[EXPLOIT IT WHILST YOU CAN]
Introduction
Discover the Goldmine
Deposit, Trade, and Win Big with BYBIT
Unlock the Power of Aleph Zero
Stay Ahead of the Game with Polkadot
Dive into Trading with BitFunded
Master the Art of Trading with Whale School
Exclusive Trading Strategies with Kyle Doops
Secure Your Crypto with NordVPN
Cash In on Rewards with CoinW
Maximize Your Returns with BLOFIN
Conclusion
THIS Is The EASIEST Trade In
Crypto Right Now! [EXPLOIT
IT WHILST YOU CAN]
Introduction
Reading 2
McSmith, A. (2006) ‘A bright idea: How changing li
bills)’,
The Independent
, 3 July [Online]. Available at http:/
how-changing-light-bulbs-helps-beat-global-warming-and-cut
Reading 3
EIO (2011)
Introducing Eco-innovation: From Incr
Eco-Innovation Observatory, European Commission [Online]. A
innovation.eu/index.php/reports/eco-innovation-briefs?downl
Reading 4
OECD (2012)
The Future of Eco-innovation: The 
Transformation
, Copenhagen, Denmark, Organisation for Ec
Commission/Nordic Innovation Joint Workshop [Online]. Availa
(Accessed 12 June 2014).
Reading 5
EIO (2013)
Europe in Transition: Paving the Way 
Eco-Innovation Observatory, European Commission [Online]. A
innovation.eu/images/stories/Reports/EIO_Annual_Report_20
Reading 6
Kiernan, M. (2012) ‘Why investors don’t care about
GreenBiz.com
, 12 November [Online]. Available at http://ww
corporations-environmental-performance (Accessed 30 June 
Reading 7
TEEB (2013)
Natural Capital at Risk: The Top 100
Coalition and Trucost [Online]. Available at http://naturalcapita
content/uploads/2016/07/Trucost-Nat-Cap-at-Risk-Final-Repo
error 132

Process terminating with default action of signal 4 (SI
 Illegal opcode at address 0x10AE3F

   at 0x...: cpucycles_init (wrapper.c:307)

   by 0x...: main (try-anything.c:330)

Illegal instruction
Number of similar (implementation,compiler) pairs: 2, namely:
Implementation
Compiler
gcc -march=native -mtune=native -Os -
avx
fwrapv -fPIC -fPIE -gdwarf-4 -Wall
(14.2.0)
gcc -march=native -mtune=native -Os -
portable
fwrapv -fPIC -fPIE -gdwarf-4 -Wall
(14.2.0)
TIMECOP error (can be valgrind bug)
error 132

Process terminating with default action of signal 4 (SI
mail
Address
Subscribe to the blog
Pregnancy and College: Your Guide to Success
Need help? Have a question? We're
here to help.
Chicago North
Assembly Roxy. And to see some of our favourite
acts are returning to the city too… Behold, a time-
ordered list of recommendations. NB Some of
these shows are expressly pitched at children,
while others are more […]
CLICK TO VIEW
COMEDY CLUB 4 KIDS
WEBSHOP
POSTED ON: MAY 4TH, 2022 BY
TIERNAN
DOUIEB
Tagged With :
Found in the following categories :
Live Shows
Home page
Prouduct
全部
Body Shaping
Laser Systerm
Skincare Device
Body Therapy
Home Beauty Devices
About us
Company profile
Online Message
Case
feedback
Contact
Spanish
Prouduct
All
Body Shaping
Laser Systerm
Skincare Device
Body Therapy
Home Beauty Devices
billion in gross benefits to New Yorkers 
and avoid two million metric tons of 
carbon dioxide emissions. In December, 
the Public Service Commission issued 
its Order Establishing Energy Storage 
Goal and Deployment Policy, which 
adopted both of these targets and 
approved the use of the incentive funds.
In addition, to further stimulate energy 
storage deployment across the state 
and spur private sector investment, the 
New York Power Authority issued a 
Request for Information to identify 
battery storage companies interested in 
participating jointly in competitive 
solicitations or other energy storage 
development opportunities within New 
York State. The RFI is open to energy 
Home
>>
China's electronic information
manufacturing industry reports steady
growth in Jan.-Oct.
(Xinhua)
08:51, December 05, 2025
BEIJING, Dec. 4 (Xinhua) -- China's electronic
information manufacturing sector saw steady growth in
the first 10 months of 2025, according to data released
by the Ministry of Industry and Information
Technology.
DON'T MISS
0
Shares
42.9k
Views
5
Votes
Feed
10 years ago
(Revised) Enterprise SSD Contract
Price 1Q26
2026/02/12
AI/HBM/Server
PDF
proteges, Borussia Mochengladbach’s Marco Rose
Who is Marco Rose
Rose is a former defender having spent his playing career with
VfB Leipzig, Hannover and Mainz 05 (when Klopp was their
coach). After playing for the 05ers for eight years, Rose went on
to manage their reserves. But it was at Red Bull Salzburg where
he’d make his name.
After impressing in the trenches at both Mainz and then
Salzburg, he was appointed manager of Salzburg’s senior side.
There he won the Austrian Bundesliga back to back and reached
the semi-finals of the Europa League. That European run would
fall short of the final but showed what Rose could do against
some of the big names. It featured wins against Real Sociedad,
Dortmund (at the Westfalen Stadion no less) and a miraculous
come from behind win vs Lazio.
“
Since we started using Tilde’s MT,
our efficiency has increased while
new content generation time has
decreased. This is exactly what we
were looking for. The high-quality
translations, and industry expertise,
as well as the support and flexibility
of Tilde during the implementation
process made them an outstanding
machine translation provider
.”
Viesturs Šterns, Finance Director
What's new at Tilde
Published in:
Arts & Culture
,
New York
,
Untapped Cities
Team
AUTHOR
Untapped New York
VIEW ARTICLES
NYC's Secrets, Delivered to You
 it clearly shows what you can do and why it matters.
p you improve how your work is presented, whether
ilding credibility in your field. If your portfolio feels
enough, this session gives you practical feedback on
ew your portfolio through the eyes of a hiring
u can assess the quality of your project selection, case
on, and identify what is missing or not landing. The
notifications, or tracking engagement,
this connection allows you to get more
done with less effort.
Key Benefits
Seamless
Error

• **YOUR TASK**
State the number of lines in the data above containing the string "identify" and nothing more.

• **OUTPUT OF THE EXERCISE**
2